Day 8 introduced data manipulation language (DML) statements, which are SQL statements that you can use to modify the data within a database. The three commands most commonly used are INSERT, DELETE, and UPDATE. Day 9 described how to design and build a database and introduced the commands CREATE DATABASE and CREATE TABLE. A table can be created with any number of fields, each of which can be a database-vendor-defined data type. The ALTER DATABASE command can change the physical size or location of a database. The DROP DATABASE and DROP TABLE statements, respectively, remove a database or remove a table within a database.

Day 10 explained two ways to display data: the view and the index. A view is a virtual table created from the output of a SELECT statement. An index orders the records within a table based on the contents of a field or fields.

Day 11 covered transaction management, which was your first taste of programming with SQL. Transactions start with the BEGIN TRANSACTION statement. The COMMIT TRANSACTION saves the work of a transaction. The ROLLBACK TRANSACTION command cancels the work of a transaction.

Day 12 focused on database security. Although the implementation of database security varies widely among database products, most implementations use the GRANT and REVOKE commands. The GRANT command grants permissions to a user. The REVOKE command removes these permissions.
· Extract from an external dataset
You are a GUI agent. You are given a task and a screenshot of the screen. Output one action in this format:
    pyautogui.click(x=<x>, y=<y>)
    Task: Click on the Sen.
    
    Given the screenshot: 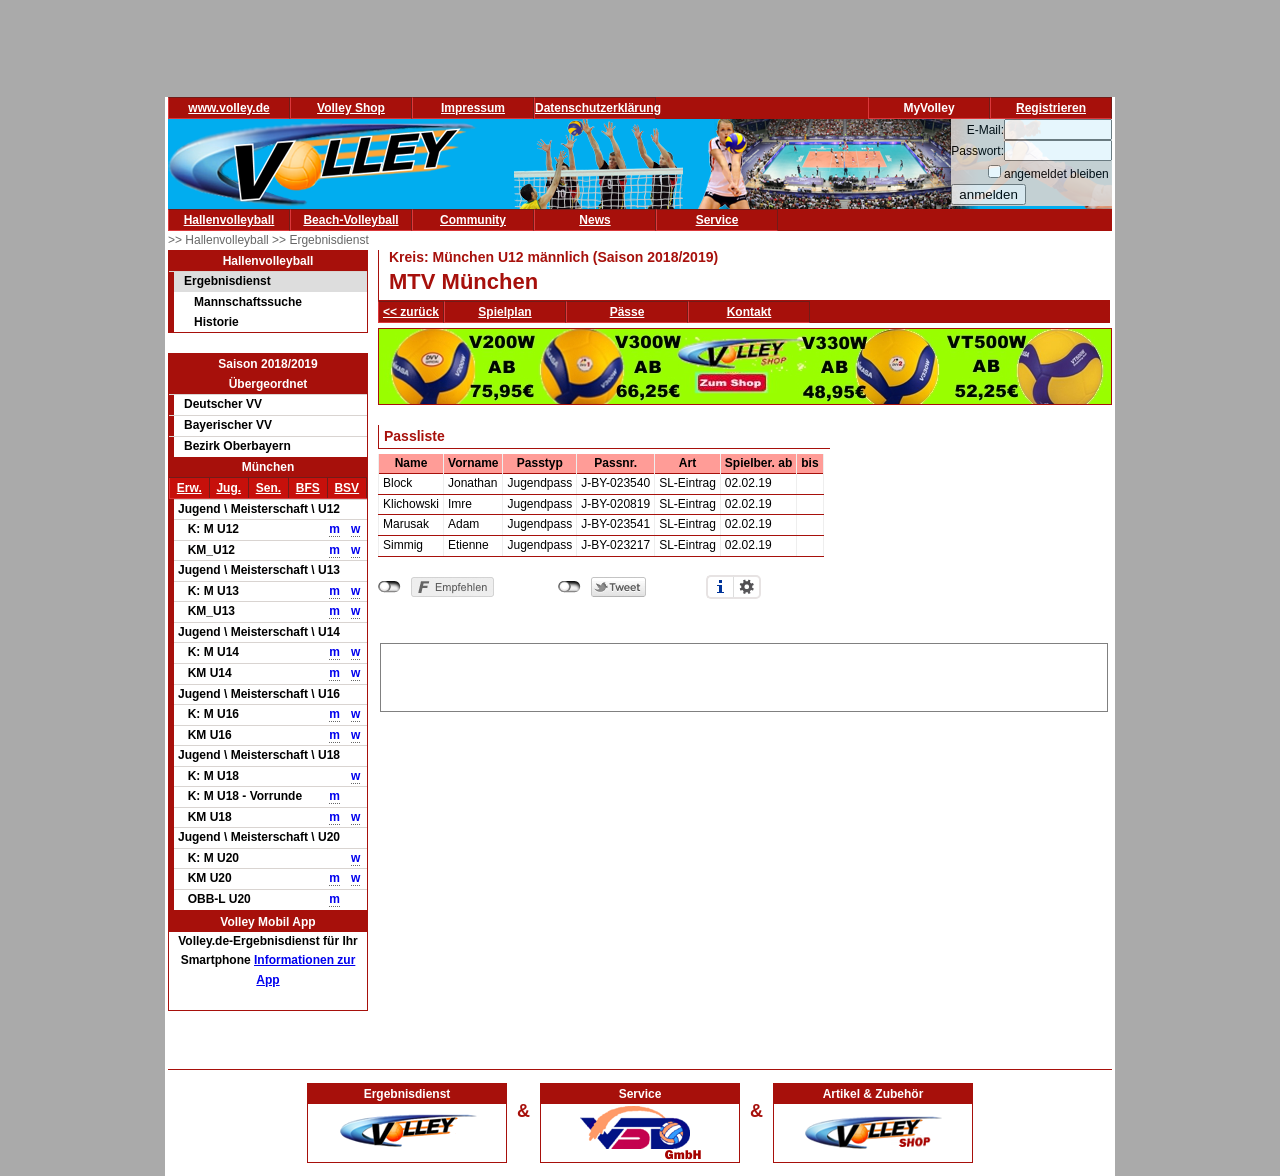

Day 13 focused on developing application programs using SQL. Static SQL typically involves the use of a precompiler and is static at runtime. Dynamic SQL is very flexible and has become very popular in the last few years. Sample programs used Dynamic SQL with the Visual C++ and Delphi development toolkits.

Day 14 covered advanced aspects of SQL. Cursors can scroll through a set of records. Stored procedures are database objects that execute several SQL statements in a row. Stored procedures can accept and return values. Triggers are a special type of stored procedure that are executed when records are inserted, updated, or deleted within a table.